PROBLEM TO WORK ON: Give the records below again exactly, and exclude each picture.

THE DATA:
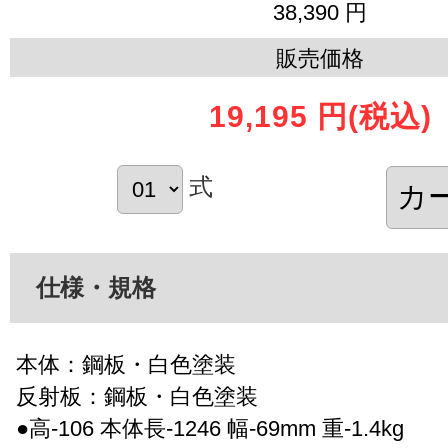
38,390 円
販売価格
19,195 円
(税込)
式
仕様・規格
本体：鋼板・白色塗装
反射板：鋼板・白色塗装
●高-106 本体長-1246 幅-69mm 重-1.4kg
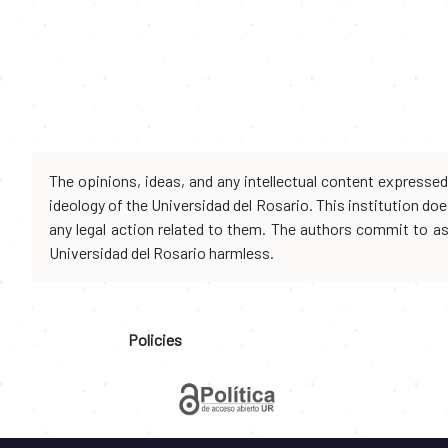
The opinions, ideas, and any intellectual content expresse
ideology of the Universidad del Rosario. This institution d
any legal action related to them. The authors commit to assu
Universidad del Rosario harmless.
Policies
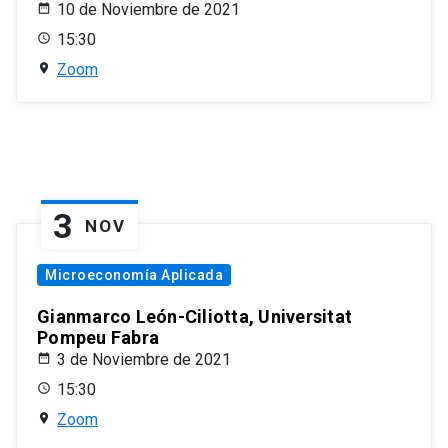
10 de Noviembre de 2021
15:30
Zoom
3
NOV
Microeconomía Aplicada
Gianmarco León-Ciliotta, Universitat
Pompeu Fabra
3 de Noviembre de 2021
15:30
Zoom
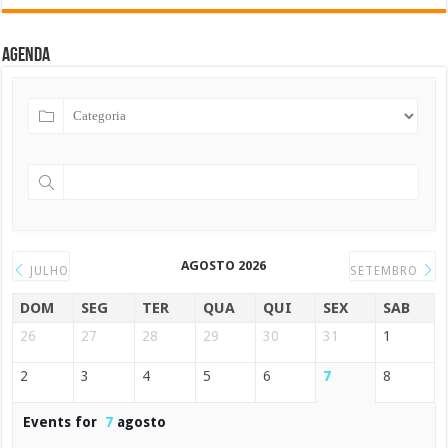
Agenda
AGOSTO 2026
JULHO
SETEMBRO
DOM
SEG
TER
QUA
QUI
SEX
SAB
26
27
28
29
30
31
1
2
3
4
5
6
7
8
Events for
7
agosto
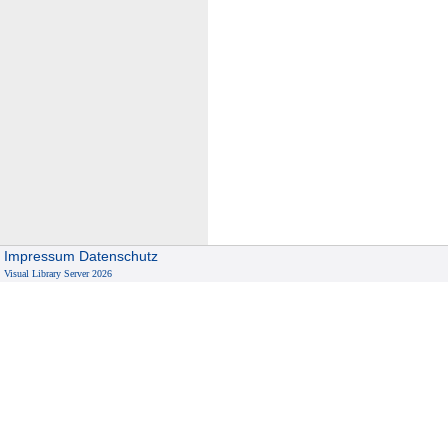
Impressum
Datenschutz
Visual Library Server 2026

SOLUTION TO THE PROBLEM:
38,390 円
販売価格
19,195 円
(税込)
式
仕様・規格
本体：鋼板・白色塗装
反射板：鋼板・白色塗装
●高-106 本体長-1246 幅-69mm 重-1.4kg
The opinions, ideas, and any intellectual content expresse
ideology of the Universidad del Rosario. This institution d
any legal action related to them. The authors commit to assu
Universidad del Rosario harmless.
Policies
10 de Noviembre de 2021
15:30
Zoom
3
NOV
Microeconomía Aplicada
Gianmarco León-Ciliotta, Universitat
Pompeu Fabra
3 de Noviembre de 2021
15:30
Zoom
Agenda
AGOSTO 2026
JULHO
SETEMBRO
DOM
SEG
TER
QUA
QUI
SEX
SAB
26
27
28
29
30
31
1
2
3
4
5
6
7
8
Events for
7
agosto
Impressum
Datenschutz
Visual Library Server 2026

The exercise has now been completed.